The resulting fruit is not preserved so much as replaced. It is bleached, sweetened, dyed, standardised, and rendered permanently bright. What emerges is an object sustained not by origin or nourishment, but by legal definition and visual consistency. Substitution becomes legitimate, and alteration becomes invisible.

This engineered cherry operates within a carefully managed field of reassurance. Its exaggerated sweetness, uniform shape, and artificial brightness produce an object that appears harmless and compliant, allowing it to circulate without friction across incompatible contexts—positioned on children’s desserts while remaining a familiar garnish in adult cocktails.

The cherry’s visual language draws on long-standing symbolic associations between redness, intactness, and purity. Historically linked to virginity and sexual innocence, it carries a coded erotic charge that is neutralised through sugar, scale, and repetition. What intensifies the unease is the contradiction at its core: the maraschino cherry continues to be classified as fruit while having been chemically altered to the point where nourishment is replaced by simulation, and toxicity is masked by sweetness.
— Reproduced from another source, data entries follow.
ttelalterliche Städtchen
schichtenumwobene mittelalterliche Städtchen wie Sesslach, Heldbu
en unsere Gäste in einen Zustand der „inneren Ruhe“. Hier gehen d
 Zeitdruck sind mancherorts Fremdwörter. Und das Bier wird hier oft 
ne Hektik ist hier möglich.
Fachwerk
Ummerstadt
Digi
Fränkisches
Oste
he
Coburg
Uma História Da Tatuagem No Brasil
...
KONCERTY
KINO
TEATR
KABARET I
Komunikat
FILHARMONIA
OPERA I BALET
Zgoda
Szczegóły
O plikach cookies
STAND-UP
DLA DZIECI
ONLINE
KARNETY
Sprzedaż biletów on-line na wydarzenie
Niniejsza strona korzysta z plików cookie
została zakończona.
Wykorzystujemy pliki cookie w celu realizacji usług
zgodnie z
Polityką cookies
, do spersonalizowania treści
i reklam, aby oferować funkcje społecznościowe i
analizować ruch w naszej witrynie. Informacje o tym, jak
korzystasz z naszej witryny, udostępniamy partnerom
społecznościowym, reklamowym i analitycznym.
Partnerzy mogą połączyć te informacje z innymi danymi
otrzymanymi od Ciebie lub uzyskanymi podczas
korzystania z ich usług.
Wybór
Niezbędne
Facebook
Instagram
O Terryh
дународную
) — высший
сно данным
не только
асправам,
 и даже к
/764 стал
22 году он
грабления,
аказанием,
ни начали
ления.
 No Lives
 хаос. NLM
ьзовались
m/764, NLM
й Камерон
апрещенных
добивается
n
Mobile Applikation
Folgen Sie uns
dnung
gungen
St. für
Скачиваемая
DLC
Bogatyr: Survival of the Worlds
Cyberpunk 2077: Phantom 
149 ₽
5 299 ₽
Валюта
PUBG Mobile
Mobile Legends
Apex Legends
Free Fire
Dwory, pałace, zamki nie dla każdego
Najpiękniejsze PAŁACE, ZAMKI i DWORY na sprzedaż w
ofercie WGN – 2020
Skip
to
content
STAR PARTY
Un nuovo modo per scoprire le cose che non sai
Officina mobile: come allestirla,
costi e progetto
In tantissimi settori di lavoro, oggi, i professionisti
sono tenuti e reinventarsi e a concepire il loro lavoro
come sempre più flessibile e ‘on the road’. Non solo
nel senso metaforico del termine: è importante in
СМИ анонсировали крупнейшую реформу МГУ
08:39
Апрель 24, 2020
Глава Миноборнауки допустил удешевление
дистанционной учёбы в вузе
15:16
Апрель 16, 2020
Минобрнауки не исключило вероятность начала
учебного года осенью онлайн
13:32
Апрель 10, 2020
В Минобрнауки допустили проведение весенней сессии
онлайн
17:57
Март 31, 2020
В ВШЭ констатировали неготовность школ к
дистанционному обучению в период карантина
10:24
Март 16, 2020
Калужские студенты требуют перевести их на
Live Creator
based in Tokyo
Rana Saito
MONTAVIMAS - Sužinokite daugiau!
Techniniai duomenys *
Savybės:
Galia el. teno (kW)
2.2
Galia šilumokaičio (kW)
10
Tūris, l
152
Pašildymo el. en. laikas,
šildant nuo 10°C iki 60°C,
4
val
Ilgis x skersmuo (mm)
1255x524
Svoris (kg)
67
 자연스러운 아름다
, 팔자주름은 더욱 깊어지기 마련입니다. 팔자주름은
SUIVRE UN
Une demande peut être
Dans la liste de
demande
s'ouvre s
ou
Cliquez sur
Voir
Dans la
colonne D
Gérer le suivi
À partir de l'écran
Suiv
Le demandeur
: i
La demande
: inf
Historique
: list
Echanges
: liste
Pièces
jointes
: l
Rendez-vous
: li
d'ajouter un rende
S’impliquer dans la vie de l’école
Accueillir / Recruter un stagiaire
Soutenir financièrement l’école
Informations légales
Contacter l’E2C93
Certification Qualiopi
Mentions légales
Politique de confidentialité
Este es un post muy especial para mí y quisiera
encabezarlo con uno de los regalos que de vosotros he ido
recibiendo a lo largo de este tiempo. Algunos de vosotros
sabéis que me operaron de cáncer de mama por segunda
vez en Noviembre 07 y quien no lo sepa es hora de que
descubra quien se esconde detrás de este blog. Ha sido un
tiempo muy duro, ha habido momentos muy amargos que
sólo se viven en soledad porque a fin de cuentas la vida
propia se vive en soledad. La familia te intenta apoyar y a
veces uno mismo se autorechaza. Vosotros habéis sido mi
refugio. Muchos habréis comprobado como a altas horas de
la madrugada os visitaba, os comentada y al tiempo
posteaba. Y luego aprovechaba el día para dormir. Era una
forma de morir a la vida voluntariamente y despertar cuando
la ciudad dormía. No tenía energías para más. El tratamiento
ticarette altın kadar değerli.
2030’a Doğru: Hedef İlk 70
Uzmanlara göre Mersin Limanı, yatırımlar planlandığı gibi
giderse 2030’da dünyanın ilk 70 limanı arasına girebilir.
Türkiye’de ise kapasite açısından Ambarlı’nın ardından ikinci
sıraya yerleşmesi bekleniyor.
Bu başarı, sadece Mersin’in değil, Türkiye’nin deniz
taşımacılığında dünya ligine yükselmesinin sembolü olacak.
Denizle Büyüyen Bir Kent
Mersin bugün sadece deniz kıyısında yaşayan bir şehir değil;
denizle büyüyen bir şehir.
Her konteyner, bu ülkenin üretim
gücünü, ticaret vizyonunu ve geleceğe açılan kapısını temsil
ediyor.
Under these conditions, the maraschino cherry becomes a site where four linked constructs converge: youth as fetish, femininity as product, nature as imitation, and regulatory fiction of innocence. By treating the cherry as an object of study, Legalised Adulteration exposes how aesthetic, legal, and cultural systems collaborate to normalise substitution, stabilise discomfort, and render deeply unsettling associations ordinary.

Ghost Cherry

Featured

LUCENT ANATOMY

Lucent Anatomy questions how the body—any biological form—is viewed, proposing an approach that is fundamentally non-dominating. Within professional kitchens, status has historically been organised through the brigade system, derived from military structures of command and control. Here, mastery is asserted through the cut: chefs claim authority over the body through meat, while vegetal forms and those working with them are positioned as secondary. Power and prestige become closely aligned with death.

This series works deliberately against that inherited order. The slicing of the subject is not an act of dominance, but of revelation. Cross-sections function as luminous forms, transmitting light to reveal complex interior architectures. Material typically treated as support is elevated to a form possessing inherent presence and depth.

The Field / Section structure establishes a spatial logic rather than a ranking system. Each image occupies a specific position within the field—a bounded condition or point of attention—within which form is encountered rather than controlled. Groupings emerge through proximity and relation, allowing internal variation and continuity to become legible without prioritisation or command.

Illumination is central to this approach. In military and institutional contexts, light has often functioned as an instrument of authority—directional, asymmetrical, and imposed to fix bodies and objects under inspection. A comparable logic operates in professional kitchens at the pass, where fixed light marks the point of approval or refusal. In this work, illumination does not act upon the body as a tool of judgement. It is treated as a relational condition, emerging through the material itself, where light and subject share a common origin in nature, aligning visibility with substance rather than domination.